[The Surprising Adventures of Baron Munchausen by Rudolph Erich Raspe]@TWC D-Link bookThe Surprising Adventures of Baron Munchausen INTRODUCTION 21/31
Among these was Raspe, who years afterwards, when he was starving in London, bethought himself of the incomparable baron.
He half remembered some of his sporting stories, and supplemented these by gleanings from his own commonplace book.
The result is a curious medley, which testifies clearly to learning and wit, and also to the turning over of musty old books of _facetiae_ written in execrable Latin. The story of the Baron's horse being cut in two by the descending portcullis of a besieged town, and the horseman's innocence of the fact until, upon reaching a fountain in the midst of the city, the insatiate thirst of the animal betrayed his deficiency in hind quarters, was probably derived by Raspe from the _Facetiae Bebelianae_ of Heinrich Bebel, first published at Strassburgh in 1508. There it is given as follows: "De Insigni Mendacio.

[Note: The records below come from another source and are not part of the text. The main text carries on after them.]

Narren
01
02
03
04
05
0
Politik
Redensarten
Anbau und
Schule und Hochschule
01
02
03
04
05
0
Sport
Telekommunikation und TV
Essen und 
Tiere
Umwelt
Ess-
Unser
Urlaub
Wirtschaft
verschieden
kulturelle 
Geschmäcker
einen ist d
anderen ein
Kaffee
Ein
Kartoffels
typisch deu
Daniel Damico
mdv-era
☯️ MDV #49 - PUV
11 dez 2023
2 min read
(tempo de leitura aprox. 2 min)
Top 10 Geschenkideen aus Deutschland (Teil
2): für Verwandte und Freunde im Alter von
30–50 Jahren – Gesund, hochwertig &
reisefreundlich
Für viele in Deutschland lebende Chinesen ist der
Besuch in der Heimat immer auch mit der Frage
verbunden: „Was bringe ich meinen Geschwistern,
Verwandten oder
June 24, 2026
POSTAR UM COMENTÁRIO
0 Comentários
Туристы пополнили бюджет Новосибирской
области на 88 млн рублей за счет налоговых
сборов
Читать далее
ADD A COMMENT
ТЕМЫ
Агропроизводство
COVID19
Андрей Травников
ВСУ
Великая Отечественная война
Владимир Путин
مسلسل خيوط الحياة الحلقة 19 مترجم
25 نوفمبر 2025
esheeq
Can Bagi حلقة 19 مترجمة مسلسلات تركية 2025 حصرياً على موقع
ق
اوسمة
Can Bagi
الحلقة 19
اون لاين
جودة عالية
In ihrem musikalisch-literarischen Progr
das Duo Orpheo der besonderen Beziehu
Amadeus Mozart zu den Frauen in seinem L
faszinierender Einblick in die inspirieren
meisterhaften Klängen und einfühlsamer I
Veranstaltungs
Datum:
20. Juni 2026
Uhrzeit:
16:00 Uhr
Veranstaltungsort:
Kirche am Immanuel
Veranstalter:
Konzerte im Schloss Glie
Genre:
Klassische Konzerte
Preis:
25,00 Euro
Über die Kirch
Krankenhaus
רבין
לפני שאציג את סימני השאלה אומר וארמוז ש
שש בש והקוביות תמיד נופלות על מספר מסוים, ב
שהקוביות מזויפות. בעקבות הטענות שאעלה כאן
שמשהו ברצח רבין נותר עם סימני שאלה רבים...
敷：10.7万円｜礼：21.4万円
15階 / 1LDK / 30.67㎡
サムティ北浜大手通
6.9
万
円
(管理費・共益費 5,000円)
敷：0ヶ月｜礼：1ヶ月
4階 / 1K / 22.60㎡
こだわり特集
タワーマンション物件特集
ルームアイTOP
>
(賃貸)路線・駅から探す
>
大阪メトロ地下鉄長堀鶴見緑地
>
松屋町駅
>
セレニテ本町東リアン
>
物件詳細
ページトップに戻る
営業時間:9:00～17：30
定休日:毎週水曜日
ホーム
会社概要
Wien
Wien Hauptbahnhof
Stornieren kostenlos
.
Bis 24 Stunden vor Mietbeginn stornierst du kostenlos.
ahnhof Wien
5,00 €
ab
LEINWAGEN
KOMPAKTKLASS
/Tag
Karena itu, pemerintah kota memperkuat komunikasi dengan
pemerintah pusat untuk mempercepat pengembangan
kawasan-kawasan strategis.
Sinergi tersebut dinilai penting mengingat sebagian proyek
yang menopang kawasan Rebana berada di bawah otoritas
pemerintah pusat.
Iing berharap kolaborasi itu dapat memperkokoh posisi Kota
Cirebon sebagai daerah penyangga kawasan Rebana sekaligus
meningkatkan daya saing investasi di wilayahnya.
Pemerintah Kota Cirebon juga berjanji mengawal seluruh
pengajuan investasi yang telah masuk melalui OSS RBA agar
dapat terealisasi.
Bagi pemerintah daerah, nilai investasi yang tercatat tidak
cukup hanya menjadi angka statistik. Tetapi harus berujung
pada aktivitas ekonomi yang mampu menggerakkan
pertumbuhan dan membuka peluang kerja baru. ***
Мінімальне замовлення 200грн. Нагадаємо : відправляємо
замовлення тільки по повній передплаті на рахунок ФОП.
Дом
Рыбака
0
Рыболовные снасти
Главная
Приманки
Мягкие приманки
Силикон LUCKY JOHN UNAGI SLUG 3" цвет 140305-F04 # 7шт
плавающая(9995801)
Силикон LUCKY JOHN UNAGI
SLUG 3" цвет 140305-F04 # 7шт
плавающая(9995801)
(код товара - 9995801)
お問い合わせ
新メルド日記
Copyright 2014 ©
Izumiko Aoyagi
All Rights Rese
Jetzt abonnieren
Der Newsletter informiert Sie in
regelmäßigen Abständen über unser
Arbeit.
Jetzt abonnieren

Faber clavicularius quem superius fabrum mendaciorum dixi, narravit se tempore belli, credens suos se subsecuturos equitando ad cujusdam oppidi portas penetrasse: et cum ad portas venisset cataractam turre demissam, equum suum post ephippium discidisse, dimidiatumque reliquisse, atque se media parte equi ad forum usque oppidi equitasse, et caedem non modicam peregisse.
Sed cum retrocedere vellet multitudine hostium obrutus, tum demum equum cecidisse seque captum fuisse." The drinking at the fountain was probably an embellishment of Raspe's own.